# Problem to solve
Look through the material beneath and copy each line with the word "under".

┌──

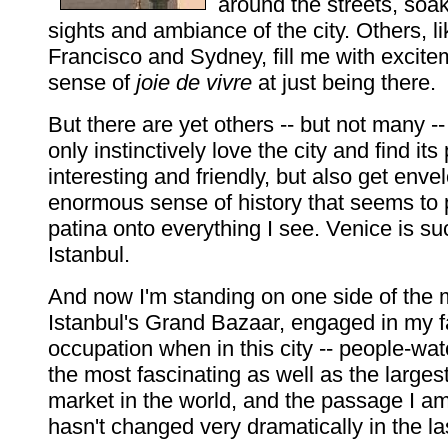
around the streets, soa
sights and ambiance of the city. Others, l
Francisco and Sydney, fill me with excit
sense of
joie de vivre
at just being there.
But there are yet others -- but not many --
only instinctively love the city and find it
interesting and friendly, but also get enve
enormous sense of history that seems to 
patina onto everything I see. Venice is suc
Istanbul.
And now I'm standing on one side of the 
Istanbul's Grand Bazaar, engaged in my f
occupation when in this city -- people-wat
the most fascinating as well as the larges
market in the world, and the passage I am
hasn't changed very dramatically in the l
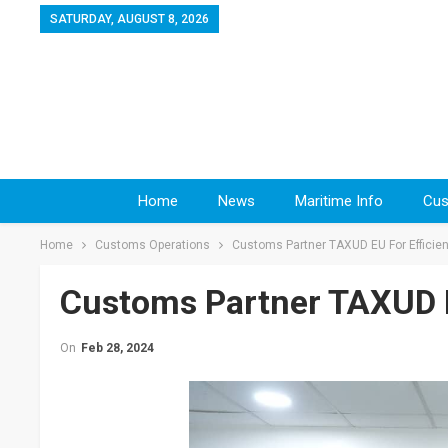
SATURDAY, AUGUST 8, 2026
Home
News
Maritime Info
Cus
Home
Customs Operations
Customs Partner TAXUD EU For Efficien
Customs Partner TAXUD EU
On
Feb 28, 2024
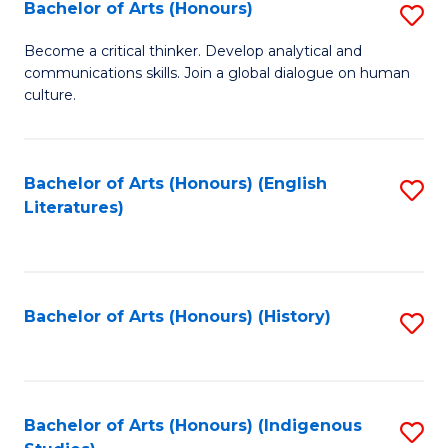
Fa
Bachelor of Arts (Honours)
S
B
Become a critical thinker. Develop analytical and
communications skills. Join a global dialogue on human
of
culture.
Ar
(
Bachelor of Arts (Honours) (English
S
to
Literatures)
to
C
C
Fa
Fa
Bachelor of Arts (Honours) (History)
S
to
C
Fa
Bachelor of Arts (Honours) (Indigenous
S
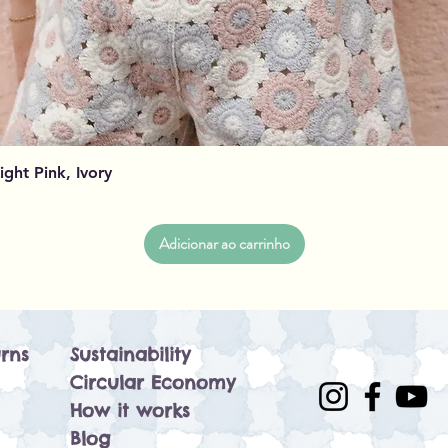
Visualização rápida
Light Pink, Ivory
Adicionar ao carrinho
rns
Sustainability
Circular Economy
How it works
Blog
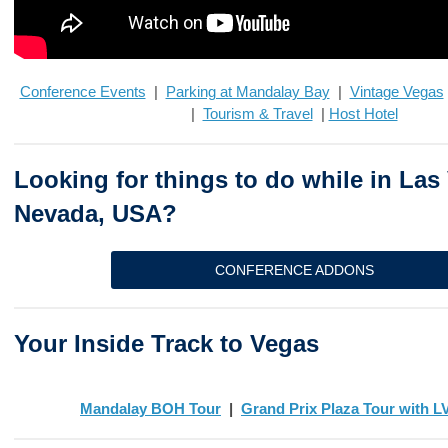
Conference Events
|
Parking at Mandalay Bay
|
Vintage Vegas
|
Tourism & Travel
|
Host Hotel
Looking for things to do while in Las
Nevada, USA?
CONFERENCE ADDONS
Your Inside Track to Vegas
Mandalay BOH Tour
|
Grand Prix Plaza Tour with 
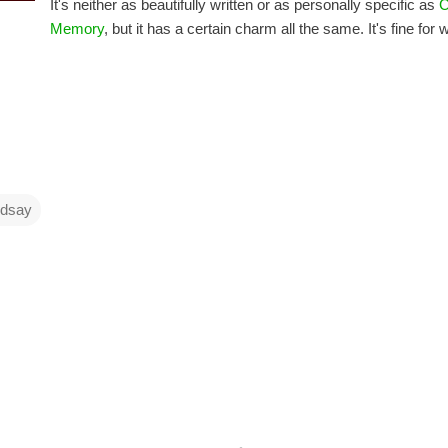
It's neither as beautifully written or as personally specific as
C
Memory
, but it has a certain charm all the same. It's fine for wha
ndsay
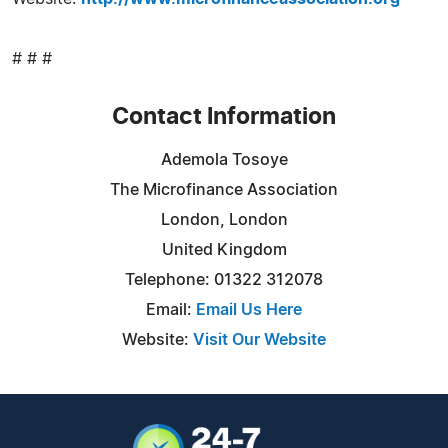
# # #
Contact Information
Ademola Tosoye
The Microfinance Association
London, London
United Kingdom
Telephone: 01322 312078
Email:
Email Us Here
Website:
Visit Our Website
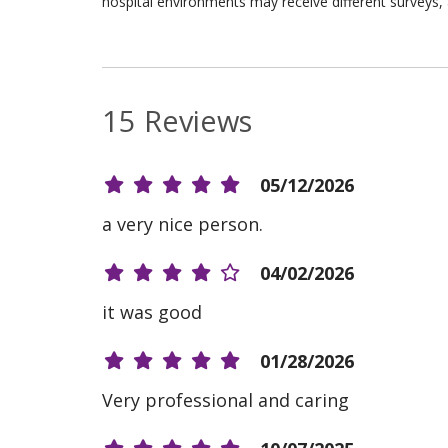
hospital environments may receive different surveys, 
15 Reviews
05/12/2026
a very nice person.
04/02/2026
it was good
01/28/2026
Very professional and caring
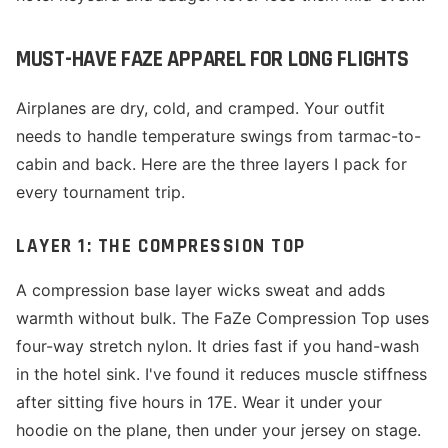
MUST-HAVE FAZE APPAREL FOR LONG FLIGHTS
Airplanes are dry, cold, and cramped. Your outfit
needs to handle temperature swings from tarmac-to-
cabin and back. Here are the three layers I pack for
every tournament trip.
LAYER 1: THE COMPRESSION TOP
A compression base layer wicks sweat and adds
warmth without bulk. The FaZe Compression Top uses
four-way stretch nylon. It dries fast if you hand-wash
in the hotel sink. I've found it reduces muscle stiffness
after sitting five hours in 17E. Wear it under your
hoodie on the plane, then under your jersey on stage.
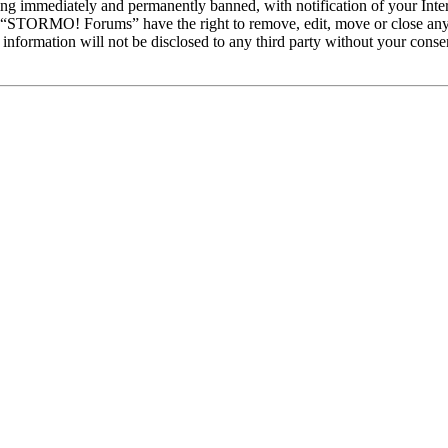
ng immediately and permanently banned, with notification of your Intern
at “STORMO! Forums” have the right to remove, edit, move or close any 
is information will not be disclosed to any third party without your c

└──

# Solution for this exercise
after sitting five hours in 17E. Wear it under your
hoodie on the plane, then under your jersey on stage.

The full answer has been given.